NEW DELHI
India’s employee medical plan costs are expected to grow by 11.5 per cent in 2026, slightly lower than the 13 per cent rise projected for 2025, according to a new report released on Thursday by global professional services firm Aon. The report says this decline marks the beginning of a steady phase after two years of sharp increases across health-related expenses.
Medical trend rates show how much the cost of employee health plans—both insured and self-insured—goes up every year. These numbers help companies plan their budgets and design benefits that remain affordable. While India’s projected rate is higher than the global average of 9.8 per cent, experts note that the pace of growth is slowly easing because people are using healthcare services more carefully.
The report identified cardiovascular diseases, gastrointestinal issues, and cancer as the biggest contributors to rising costs. Risk factors such as hypertension, high cholesterol, and unhealthy diets continue to push expenses upward.
Ashley D’Silva, Head of Health Solutions for India at Aon, said employers are responding by adopting flexible benefit plans, using cost-saving tactics, and introducing wellbeing programmes. He added that using data and working closely with insurers can help companies understand risks better and support a healthier workforce.

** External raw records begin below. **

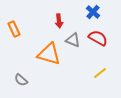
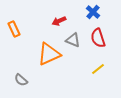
red arrow: rotated 72 degrees clockwise
red semicircle: rotated 138 degrees counterclockwise
orange triangle: rotated 40 degrees counterclockwise
yellow line: moved 2 px left, 4 px up
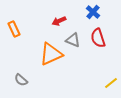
orange triangle: moved 2 px right
yellow line: moved 13 px right, 14 px down
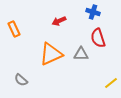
blue cross: rotated 24 degrees counterclockwise
gray triangle: moved 8 px right, 14 px down; rotated 21 degrees counterclockwise
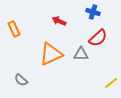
red arrow: rotated 48 degrees clockwise
red semicircle: rotated 114 degrees counterclockwise
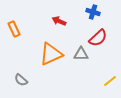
yellow line: moved 1 px left, 2 px up
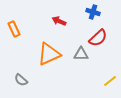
orange triangle: moved 2 px left
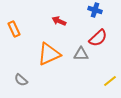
blue cross: moved 2 px right, 2 px up
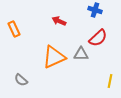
orange triangle: moved 5 px right, 3 px down
yellow line: rotated 40 degrees counterclockwise
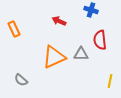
blue cross: moved 4 px left
red semicircle: moved 2 px right, 2 px down; rotated 126 degrees clockwise
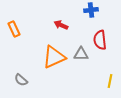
blue cross: rotated 24 degrees counterclockwise
red arrow: moved 2 px right, 4 px down
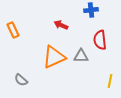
orange rectangle: moved 1 px left, 1 px down
gray triangle: moved 2 px down
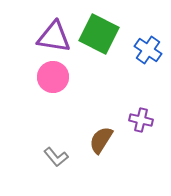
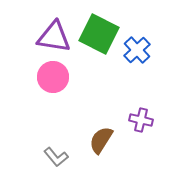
blue cross: moved 11 px left; rotated 12 degrees clockwise
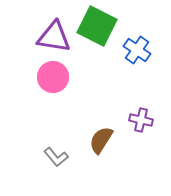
green square: moved 2 px left, 8 px up
blue cross: rotated 12 degrees counterclockwise
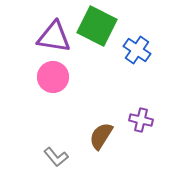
brown semicircle: moved 4 px up
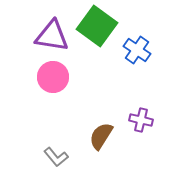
green square: rotated 9 degrees clockwise
purple triangle: moved 2 px left, 1 px up
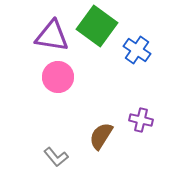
pink circle: moved 5 px right
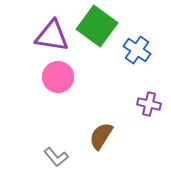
purple cross: moved 8 px right, 16 px up
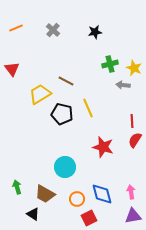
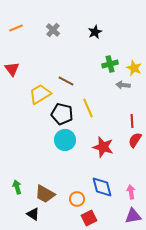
black star: rotated 16 degrees counterclockwise
cyan circle: moved 27 px up
blue diamond: moved 7 px up
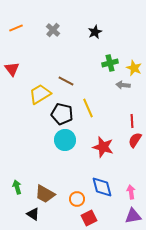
green cross: moved 1 px up
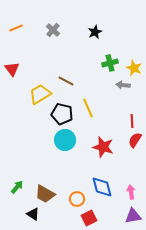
green arrow: rotated 56 degrees clockwise
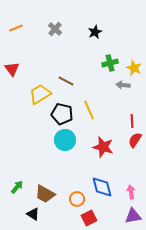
gray cross: moved 2 px right, 1 px up
yellow line: moved 1 px right, 2 px down
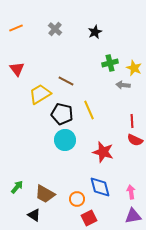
red triangle: moved 5 px right
red semicircle: rotated 98 degrees counterclockwise
red star: moved 5 px down
blue diamond: moved 2 px left
black triangle: moved 1 px right, 1 px down
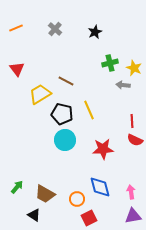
red star: moved 3 px up; rotated 20 degrees counterclockwise
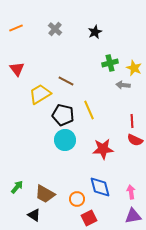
black pentagon: moved 1 px right, 1 px down
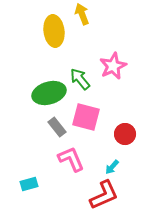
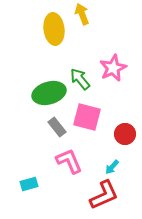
yellow ellipse: moved 2 px up
pink star: moved 2 px down
pink square: moved 1 px right
pink L-shape: moved 2 px left, 2 px down
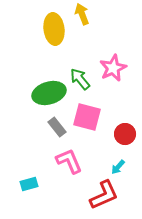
cyan arrow: moved 6 px right
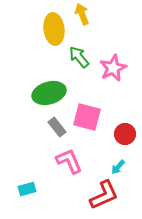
green arrow: moved 1 px left, 22 px up
cyan rectangle: moved 2 px left, 5 px down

Key reasons for India’s rising medical trend include advanced medicines, new medical technologies, especially biologics, and the growing burden of chronic diseases. A shortage of skilled professionals and reliable medical infrastructure also pushes treatment costs higher. Increasing insurance premiums, driven by larger claims and expensive procedures, are worsening the pressure on both employers and employees.
The report also noted that more companies are choosing flexible benefits and data-driven strategies to manage costs. It recommends investing in preventive care and focusing on practical improvements as India’s health insurance sector enters a new phase.